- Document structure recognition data
===============

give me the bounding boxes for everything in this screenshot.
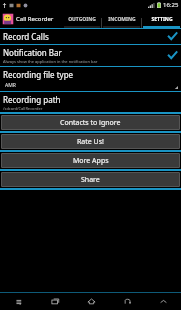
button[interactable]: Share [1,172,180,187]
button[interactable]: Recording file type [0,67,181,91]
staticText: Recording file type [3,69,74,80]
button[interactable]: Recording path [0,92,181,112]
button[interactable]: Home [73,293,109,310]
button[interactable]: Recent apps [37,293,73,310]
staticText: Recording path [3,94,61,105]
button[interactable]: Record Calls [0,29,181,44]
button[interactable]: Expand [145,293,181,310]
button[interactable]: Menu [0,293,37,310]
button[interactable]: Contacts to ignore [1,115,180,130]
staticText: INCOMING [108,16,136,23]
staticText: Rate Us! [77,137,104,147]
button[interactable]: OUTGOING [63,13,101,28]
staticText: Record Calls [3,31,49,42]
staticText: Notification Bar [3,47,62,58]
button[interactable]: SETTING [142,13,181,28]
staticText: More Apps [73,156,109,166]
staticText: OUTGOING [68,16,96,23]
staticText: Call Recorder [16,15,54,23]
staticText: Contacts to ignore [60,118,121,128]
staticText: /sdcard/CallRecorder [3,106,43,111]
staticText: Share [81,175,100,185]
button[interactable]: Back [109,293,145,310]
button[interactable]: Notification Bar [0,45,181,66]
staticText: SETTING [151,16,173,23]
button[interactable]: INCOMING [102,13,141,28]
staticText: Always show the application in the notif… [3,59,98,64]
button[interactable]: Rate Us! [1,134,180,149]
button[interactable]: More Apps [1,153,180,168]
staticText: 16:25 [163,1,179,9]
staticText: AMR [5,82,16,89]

===============

- TASK DETAILS
Copy all lines from the entries that contain the word "Recording".

- SOLUTION BELOW
button[interactable]: Recording file type [0,67,181,91]
staticText: Recording file type [3,69,74,80]
button[interactable]: Recording path [0,92,181,112]
staticText: Recording path [3,94,61,105]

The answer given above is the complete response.